* **Exercise brief**: If a line of the material holds the string "بزرگ", please copy it.

⟨

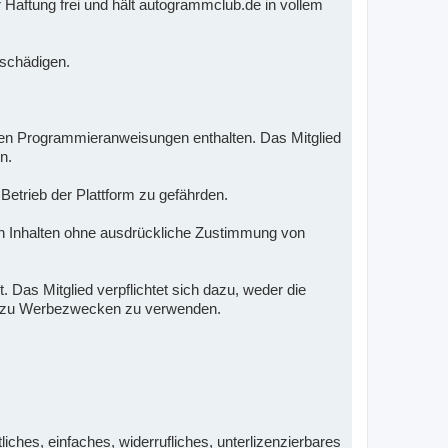
 Haftung frei und hält autogrammclub.de in vollem
e schädigen.
nden Programmieranweisungen enthalten. Das Mitglied
n.
 Betrieb der Plattform zu gefährden.
 Inhalten ohne ausdrückliche Zustimmung von
 Das Mitglied verpflichtet sich dazu, weder die
nd zu Werbezwecken zu verwenden.
iches, einfaches, widerrufliches, unterlizenzierbares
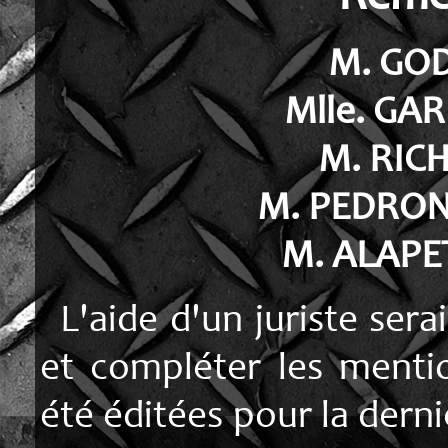
M. GO
Mlle. GA
M. RIC
M. PEDRON 
M. ALAPET
L'aide d'un juriste sera
et compléter les mentio
été éditées pour la dern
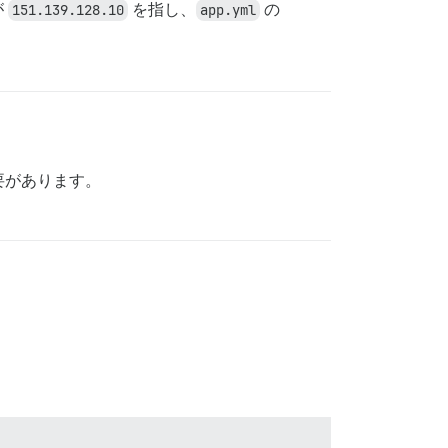
が
151.139.128.10
を指し、
app.yml
の
要があります。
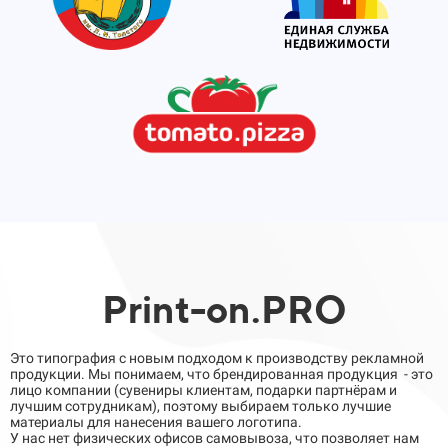
Print-on.PRO
Это типография с новым подходом к производству рекламной
продукции. Мы понимаем, что брендированная продукция - это
лицо компании (сувениры клиентам, подарки партнёрам и
лучшим сотрудникам), поэтому выбираем только лучшие
материалы для нанесения вашего логотипа.
У нас нет физических офисов самовывоза, что позволяет нам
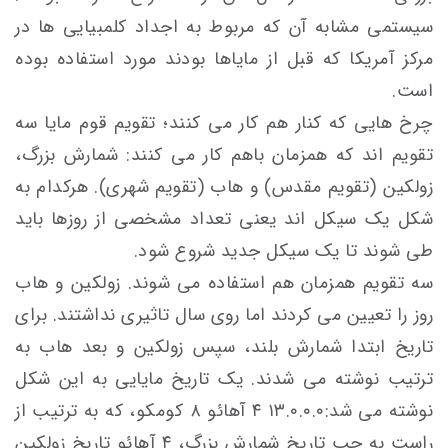
سیستمی مشابه آن که مربوط به اجداد کلمبیایی ها در
مرکز آمریکا که قبل از مایاها بودند مورد استفاده بوده
است.
چرخ هایی که کنار هم کار می کنند؛ تقویم قوم مایا سه
تقویم اند که همزمان باهم کار می کنند: شمارش بزرگ،
زولکین (تقویم مقدس) و هاب (تقویم شهری). هرکدام به
شکل یک سیکل اند یعنی تعداد مشخصی از روزها باید
طی شوند تا یک سیکل جدید شروع شود.
سه تقویم همزمان هم استفاده می شوند. زولکین و هاب
روز را تعیین می کردند اما روی سال تاثیری نداشتند. برای
تاریخ ابتدا شمارش بلند، سپس زولکین و بعد هاب به
ترتیب نوشته می شدند. یک تاریخ مایایی به این شکل
نوشته می شد:۱۳.۰.۰.۰ ۴ آهائو ۸ کومکو، که به ترتیب از
راست به چپ تاریخ شمارش بزرگ، ۴ آهائو تاریخ زولکین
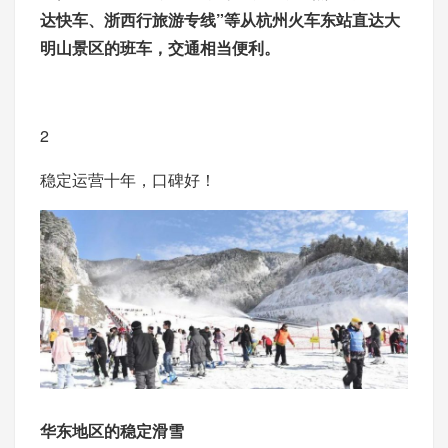
达快车、浙西行旅游专线”等从杭州火车东站直达大
明山景区的班车，交通相当便利。
2
稳定运营十年，口碑好！
华东地区的稳定滑雪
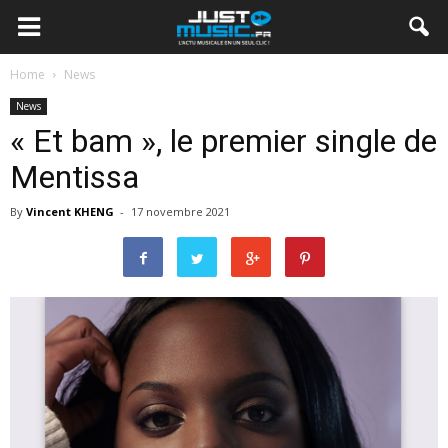
Home
News
News
« Et bam », le premier single de
Mentissa
By
Vincent KHENG
-
17 novembre 2021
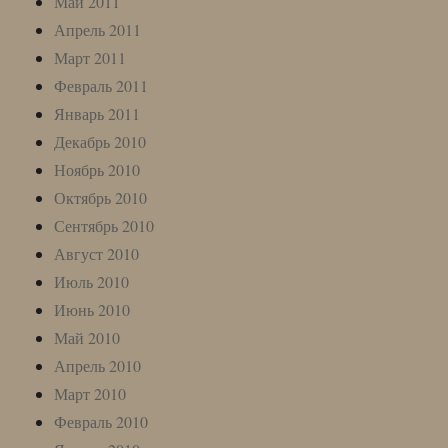
Май 2011
Апрель 2011
Март 2011
Февраль 2011
Январь 2011
Декабрь 2010
Ноябрь 2010
Октябрь 2010
Сентябрь 2010
Август 2010
Июль 2010
Июнь 2010
Май 2010
Апрель 2010
Март 2010
Февраль 2010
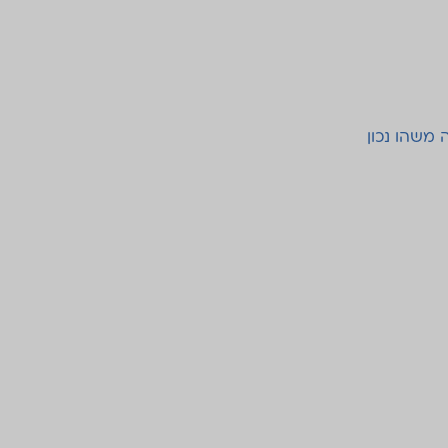
 משהו נכון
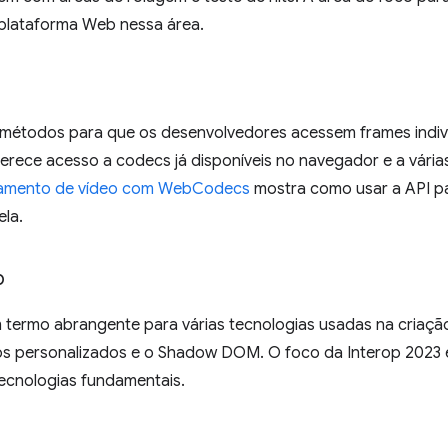
e plataforma Web nessa área.
métodos para que os desenvolvedores acessem frames indivi
erece acesso a codecs já disponíveis no navegador e a várias
amento de vídeo com WebCodecs
mostra como usar a API pa
ela.
b
 termo abrangente para várias tecnologias usadas na criaç
tos personalizados e o Shadow DOM. O foco da Interop 2023 
tecnologias fundamentais.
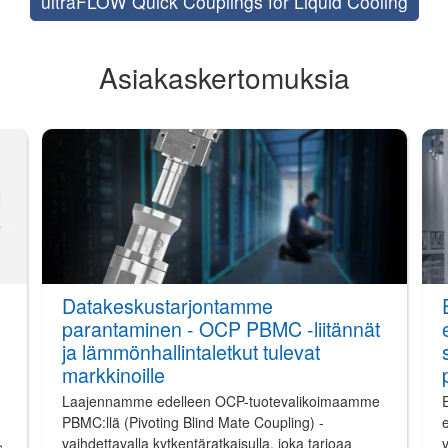
ultraFLOW Quick Couplings for Liquid Cooling
Asiakaskertomuksia
Datakeskustarjontamme
parantaminen - OCP PBMC -liitännät
ja lämmönhallintaletkut tulevat
markkinoille
Laajennamme edelleen OCP-tuotevalikoimaamme
E
PBMC:llä (Pivoting Blind Mate Coupling) -
e
,
vaihdettavalla kytkentäratkaisulla, joka tarjoaa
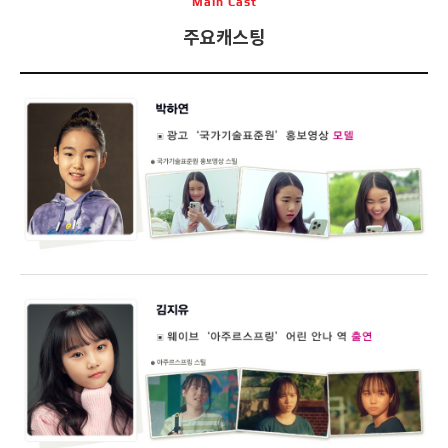
Main Cast
주요캐스팅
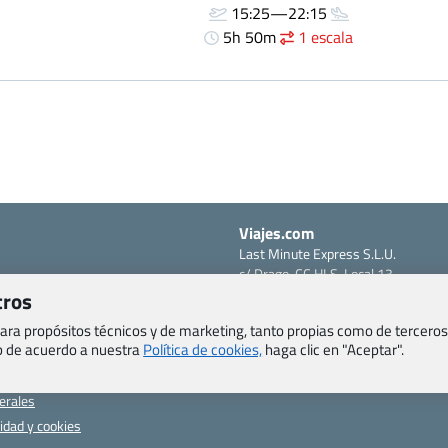
15:25—22:15
5h 50m
1 escala
Viajes.com
Last Minute Express S.L.U.
c/ Drago, CC HLS, Local 13
o, Salud y otras disposiciones
38660 Miraverde – Adeje
tros
Santa Cruz de Tenerife – España
om
 para propósitos técnicos y de marketing, tanto propias como de terceros
CIF: B76740091
eb de acuerdo a nuestra
Política de cookies,
haga clic en "Aceptar".
ncias
Tfno: +34 922-97-17-27
entes
erales
cidad y cookies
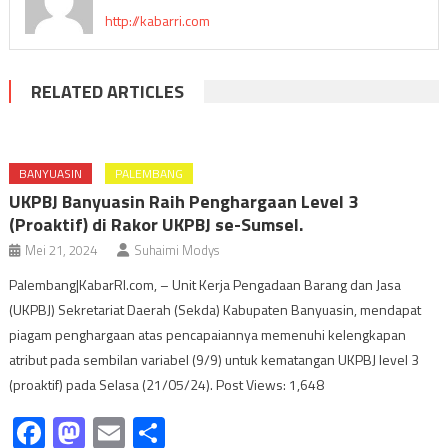
http://kabarri.com
RELATED ARTICLES
BANYUASIN
PALEMBANG
UKPBJ Banyuasin Raih Penghargaan Level 3
(Proaktif) di Rakor UKPBJ se-Sumsel.
Mei 21, 2024
Suhaimi Modys
Palembang|KabarRI.com, – Unit Kerja Pengadaan Barang dan Jasa
(UKPBJ) Sekretariat Daerah (Sekda) Kabupaten Banyuasin, mendapat
piagam penghargaan atas pencapaiannya memenuhi kelengkapan
atribut pada sembilan variabel (9/9) untuk kematangan UKPBJ level 3
(proaktif) pada Selasa (21/05/24). Post Views: 1,648
Facebook
Mastodon
Email
Share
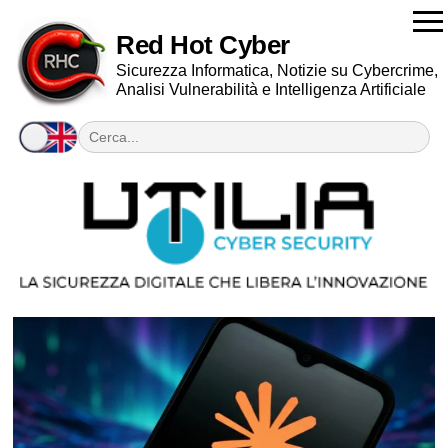
Red Hot Cyber
Sicurezza Informatica, Notizie su Cybercrime,
Analisi Vulnerabilità e Intelligenza Artificiale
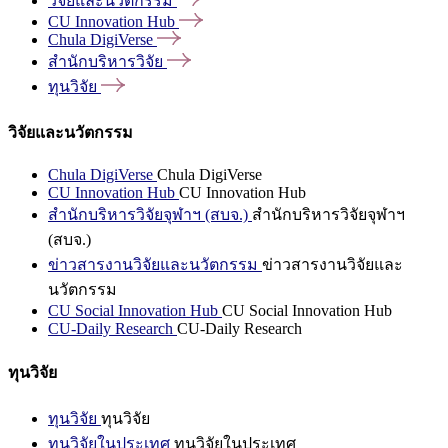
วิจัยและนวัตกรรม
CU Innovation
Hub
Chula
DigiVerse
สำนักบริหารวิจัย
ทุนวิจัย
วิจัยและนวัตกรรม
Chula DigiVerse
Chula DigiVerse
CU Innovation Hub
CU Innovation Hub
สำนักบริหารวิจัยจุฬาฯ (สบจ.)
สำนักบริหารวิจัยจุฬาฯ
(สบจ.)
ข่าวสารงานวิจัยและนวัตกรรม
ข่าวสารงานวิจัยและ
นวัตกรรม
CU Social Innovation Hub
CU Social Innovation Hub
CU-Daily Research
CU-Daily Research
ทุนวิจัย
ทุนวิจัย
ทุนวิจัย
ทุนวิจัยในประเทศ
ทุนวิจัยในประเทศ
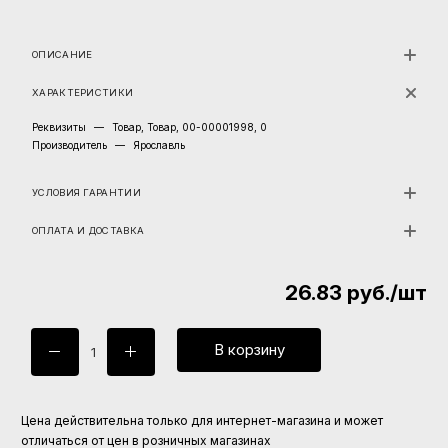
ОПИСАНИЕ
ХАРАКТЕРИСТИКИ
Реквизиты
—
Товар, Товар, 00-00001998, 0
Производитель
—
Ярославль
УСЛОВИЯ ГАРАНТИИ
ОПЛАТА И ДОСТАВКА
26.83
руб.
/шт
В корзину
Цена действительна только для интернет-магазина и может
отличаться от цен в розничных магазинах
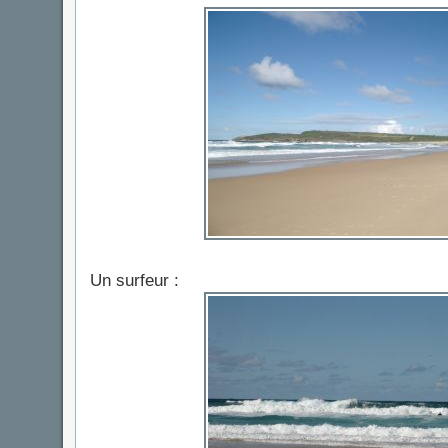
Un surfeur :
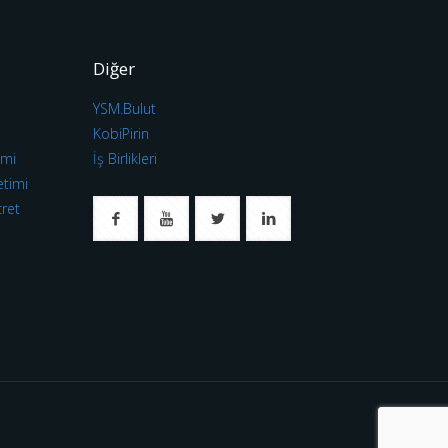
Diğer
YSM.Bulut
ı
KobiPirin
imi
İş Birlikleri
etimi
cret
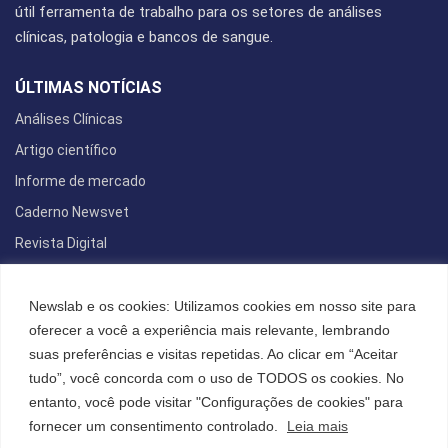
útil ferramenta de trabalho para os setores de análises
clínicas, patologia e bancos de sangue.
ÚLTIMAS NOTÍCIAS
Análises Clínicas
Artigo científico
Informe de mercado
Caderno Newsvet
Revista Digital
REDES SOCIAIS
Newslab e os cookies: Utilizamos cookies em nosso site para
oferecer a você a experiência mais relevante, lembrando
suas preferências e visitas repetidas. Ao clicar em “Aceitar
tudo”, você concorda com o uso de TODOS os cookies. No
POLÍTICA DE PRIVACIDADE
entanto, você pode visitar "Configurações de cookies" para
Cookies
fornecer um consentimento controlado.
Leia mais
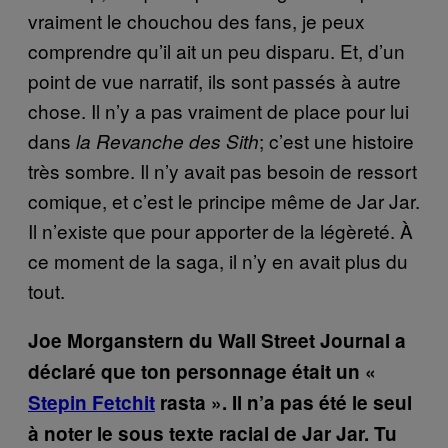
vraiment le chouchou des fans, je peux
comprendre qu’il ait un peu disparu. Et, d’un
point de vue narratif, ils sont passés à autre
chose. Il n’y a pas vraiment de place pour lui
dans
; c’est une histoire
la Revanche des Sith
très sombre. Il n’y avait pas besoin de ressort
comique, et c’est le principe même de Jar Jar.
Il n’existe que pour apporter de la légèreté. À
ce moment de la saga, il n’y en avait plus du
tout.
Joe Morganstern du Wall Street Journal a
déclaré que ton personnage était un «
Stepin Fetchit
rasta ». Il n’a pas été le seul
à noter le sous texte racial de Jar Jar. Tu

⟩

* **Response below**:
تقویم اند که همزمان باهم کار می کنند: شمارش بزرگ،
راست به چپ تاریخ شمارش بزرگ، ۴ آهائو تاریخ زولکین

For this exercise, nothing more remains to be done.